● **Exercise directions**
All lines holding the string "Electrozombies" should be copied from the data below.

======== Material supplied

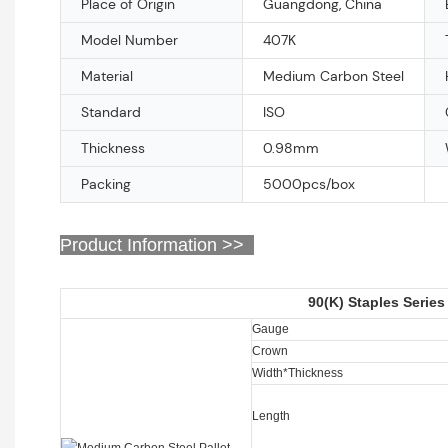
Place of Origin
Guangdong, China
Model Number
407K
Material
Medium Carbon Steel
Standard
ISO
Thickness
0.98mm
Packing
5000pcs/box
Product Information >>
90(K) Staples Series
Gauge
Crown
Width*Thickness
Length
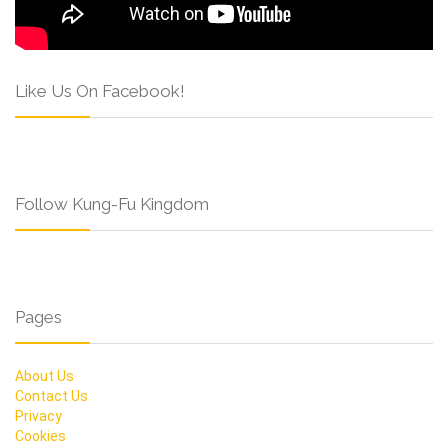
Like Us On Facebook!
Follow Kung-Fu Kingdom
Pages
About Us
Contact Us
Privacy
Cookies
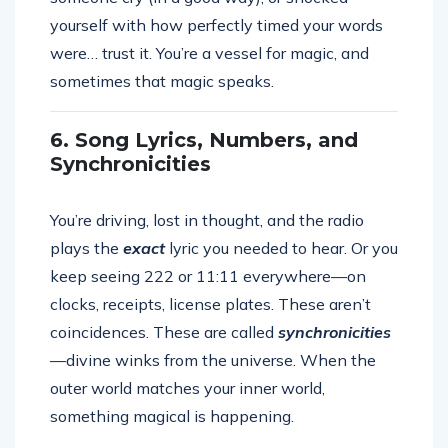
yourself with how perfectly timed your words
were… trust it. You’re a vessel for magic, and
sometimes that magic speaks.
6. Song Lyrics, Numbers, and
Synchronicities
You’re driving, lost in thought, and the radio
plays the
exact
lyric you needed to hear. Or you
keep seeing 222 or 11:11 everywhere—on
clocks, receipts, license plates. These aren’t
coincidences. These are called
synchronicities
—divine winks from the universe. When the
outer world matches your inner world,
something magical is happening.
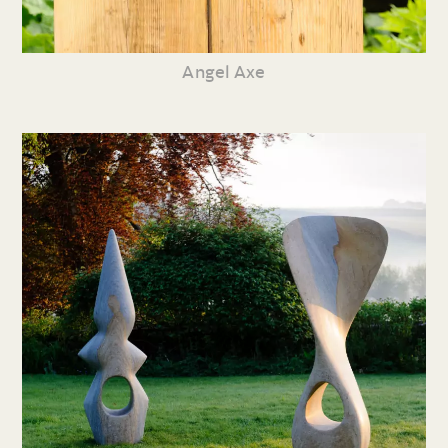
Angel Axe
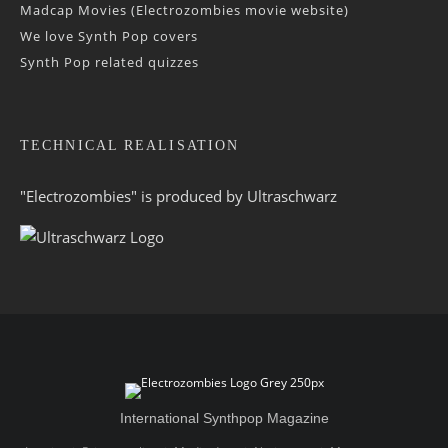
Madcap Movies (Electrozombies movie website)
We love Synth Pop covers
Synth Pop related quizzes
TECHNICAL REALISATION
"Electrozombies" is pro­duced by
Ultraschwarz
International Synthpop Magazine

================

● **Answer for this exercise**
Madcap Movies (Electrozombies movie website)
"Electrozombies" is pro­duced by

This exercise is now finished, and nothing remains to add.